***** DATA PROVIDED

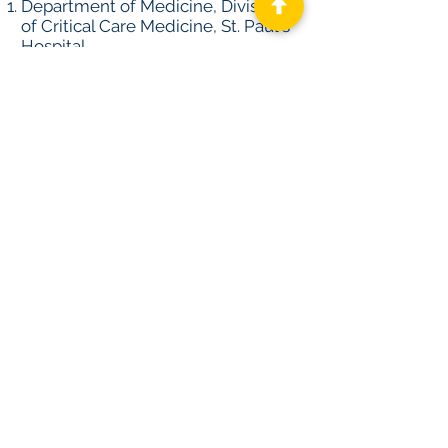
Department of Medicine, Division
of Critical Care Medicine, St. Paul's
Hospital.
Department of Medicine, Division
of Gastroenterology, London
Health Sciences Center.
Department of Epidemiology and
Biostatistics, Western University,
London, ON, Canada.
Center for Heart Lung Innovation
(HLI), University of British
Columbia, Vancouver, BC.
Department of Medicine, Division
of Critical Care Medicine, Beth
Israel Deaconess Medical Center.
Harvard T.H. Chan School of Public
Health, Harvard University, Boston,
MA.
Reuters News
Abstract Library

**********

(EXERCISE DETAILS):
Starting at the line that contains "Harvard T.H. Chan School of Public", quote each remaining line of the entries above, unchanged.

(TASK ANSWER):
Harvard T.H. Chan School of Public
Health, Harvard University, Boston,
MA.
Reuters News
Abstract Library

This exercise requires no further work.